The opening ceremony was a treat, with spectacle, humor, history and local tradition all mooshed together and then blown up. It was wonderfully free of militaristic posturing or scary mass unison use of people as automata , regrettably omitted knights in armor and King Arthur, and had a nice combination of British pride and self-deprecation, or at least understatement and wit. For a foreigner, it had a quality of Jeopardy quiz (I am quietly proud of having identified both The Tempest and I.K. Brunel). It must have been fun for the live audience, but very different, because a lot of full-screen content for us was presumably scoreboard videos squoze into a very small visual angle for people in the venue.

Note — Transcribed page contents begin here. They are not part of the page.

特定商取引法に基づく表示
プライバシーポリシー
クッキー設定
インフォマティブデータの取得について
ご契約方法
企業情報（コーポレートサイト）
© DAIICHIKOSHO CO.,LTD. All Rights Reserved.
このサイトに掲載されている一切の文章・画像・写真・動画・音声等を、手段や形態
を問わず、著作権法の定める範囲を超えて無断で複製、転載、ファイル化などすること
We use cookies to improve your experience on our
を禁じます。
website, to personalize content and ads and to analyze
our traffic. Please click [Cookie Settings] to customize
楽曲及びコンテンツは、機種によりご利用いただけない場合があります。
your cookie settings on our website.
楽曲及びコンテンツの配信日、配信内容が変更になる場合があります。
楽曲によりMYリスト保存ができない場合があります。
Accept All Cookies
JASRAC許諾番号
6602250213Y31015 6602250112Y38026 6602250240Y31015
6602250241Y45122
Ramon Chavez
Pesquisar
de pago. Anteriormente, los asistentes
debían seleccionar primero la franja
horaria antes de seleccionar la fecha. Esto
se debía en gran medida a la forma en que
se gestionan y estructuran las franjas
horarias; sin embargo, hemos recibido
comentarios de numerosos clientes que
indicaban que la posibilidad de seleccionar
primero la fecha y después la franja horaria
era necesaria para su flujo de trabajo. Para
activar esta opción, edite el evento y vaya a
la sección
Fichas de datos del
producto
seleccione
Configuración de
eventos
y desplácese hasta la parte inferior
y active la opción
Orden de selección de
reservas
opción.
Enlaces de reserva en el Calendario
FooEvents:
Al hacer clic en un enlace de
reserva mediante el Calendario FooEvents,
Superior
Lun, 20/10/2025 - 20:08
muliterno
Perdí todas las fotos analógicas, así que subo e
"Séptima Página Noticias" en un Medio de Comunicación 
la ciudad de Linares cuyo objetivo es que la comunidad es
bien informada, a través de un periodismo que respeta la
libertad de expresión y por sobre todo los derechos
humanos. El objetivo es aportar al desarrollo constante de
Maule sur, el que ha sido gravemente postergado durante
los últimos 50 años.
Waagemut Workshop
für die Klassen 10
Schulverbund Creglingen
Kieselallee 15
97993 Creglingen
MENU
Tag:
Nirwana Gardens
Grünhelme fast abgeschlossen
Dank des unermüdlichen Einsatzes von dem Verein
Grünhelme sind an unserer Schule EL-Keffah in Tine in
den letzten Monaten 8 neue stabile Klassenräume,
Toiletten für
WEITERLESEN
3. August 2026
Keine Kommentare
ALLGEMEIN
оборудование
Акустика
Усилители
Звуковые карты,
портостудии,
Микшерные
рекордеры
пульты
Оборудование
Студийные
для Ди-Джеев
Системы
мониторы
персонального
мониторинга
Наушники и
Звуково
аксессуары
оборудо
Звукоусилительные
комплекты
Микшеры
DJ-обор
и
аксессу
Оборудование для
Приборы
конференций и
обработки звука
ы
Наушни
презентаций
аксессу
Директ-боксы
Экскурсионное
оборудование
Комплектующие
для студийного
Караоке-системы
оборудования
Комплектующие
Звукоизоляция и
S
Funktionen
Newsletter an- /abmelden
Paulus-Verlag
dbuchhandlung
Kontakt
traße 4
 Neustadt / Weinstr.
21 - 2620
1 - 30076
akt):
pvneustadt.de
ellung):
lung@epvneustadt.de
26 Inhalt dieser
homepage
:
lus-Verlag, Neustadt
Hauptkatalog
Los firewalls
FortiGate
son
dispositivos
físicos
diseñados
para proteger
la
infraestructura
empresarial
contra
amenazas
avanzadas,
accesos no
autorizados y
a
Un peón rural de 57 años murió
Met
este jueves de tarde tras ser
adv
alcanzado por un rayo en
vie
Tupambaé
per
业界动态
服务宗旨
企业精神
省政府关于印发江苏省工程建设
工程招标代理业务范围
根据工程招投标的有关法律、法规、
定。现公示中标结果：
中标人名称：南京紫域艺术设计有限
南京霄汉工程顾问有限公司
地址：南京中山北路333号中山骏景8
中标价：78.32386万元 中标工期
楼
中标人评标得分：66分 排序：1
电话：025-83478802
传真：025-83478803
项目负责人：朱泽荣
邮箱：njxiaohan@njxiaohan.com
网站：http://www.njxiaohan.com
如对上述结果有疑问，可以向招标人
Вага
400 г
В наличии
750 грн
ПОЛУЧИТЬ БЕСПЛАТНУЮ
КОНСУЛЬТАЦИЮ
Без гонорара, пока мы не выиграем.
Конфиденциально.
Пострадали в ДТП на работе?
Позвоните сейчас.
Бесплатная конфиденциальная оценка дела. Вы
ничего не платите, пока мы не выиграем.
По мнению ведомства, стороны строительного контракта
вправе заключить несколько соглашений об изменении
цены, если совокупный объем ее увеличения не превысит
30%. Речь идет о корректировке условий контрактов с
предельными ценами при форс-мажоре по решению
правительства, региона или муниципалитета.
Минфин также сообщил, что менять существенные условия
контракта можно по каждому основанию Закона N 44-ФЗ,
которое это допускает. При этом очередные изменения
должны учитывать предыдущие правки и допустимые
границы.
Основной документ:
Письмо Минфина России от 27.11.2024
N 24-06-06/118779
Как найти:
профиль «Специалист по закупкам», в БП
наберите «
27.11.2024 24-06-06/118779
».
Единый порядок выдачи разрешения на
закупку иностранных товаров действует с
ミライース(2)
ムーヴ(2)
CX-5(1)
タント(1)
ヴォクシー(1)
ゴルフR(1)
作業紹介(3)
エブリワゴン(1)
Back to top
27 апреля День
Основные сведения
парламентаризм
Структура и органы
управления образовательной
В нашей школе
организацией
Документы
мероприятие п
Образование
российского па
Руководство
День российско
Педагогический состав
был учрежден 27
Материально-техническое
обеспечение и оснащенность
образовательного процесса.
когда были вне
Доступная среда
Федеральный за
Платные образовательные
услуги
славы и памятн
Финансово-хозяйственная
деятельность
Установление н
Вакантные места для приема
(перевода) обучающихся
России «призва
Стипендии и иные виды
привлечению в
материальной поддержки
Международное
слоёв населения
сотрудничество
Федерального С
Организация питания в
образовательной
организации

An essential element of these things seems to be the parade of athletes as national ‘teams’, obviously fun for the athletes though pretty long. I think the Olympics would be improved by potting down this insistent angle in medal ceremonies and coverage. Some events are reasonably national competitions, as there doesn’t seem any other way to make up a league of, say, basketball teams for a one-off tournament that would be of any interest. But the endless reporting of medal counts by country, and flagraising for someone who wins an individual event, which nearly all are, is crosswise to the original spirit of the modern Olympics and feels a lot like a cold war leftover, East Germany’s steroid-soaked ghost.
A nice antidote to this is here, an interactive graph correcting medal scores by national GNP and population. The big winners by these much more reasonable standards are surprising.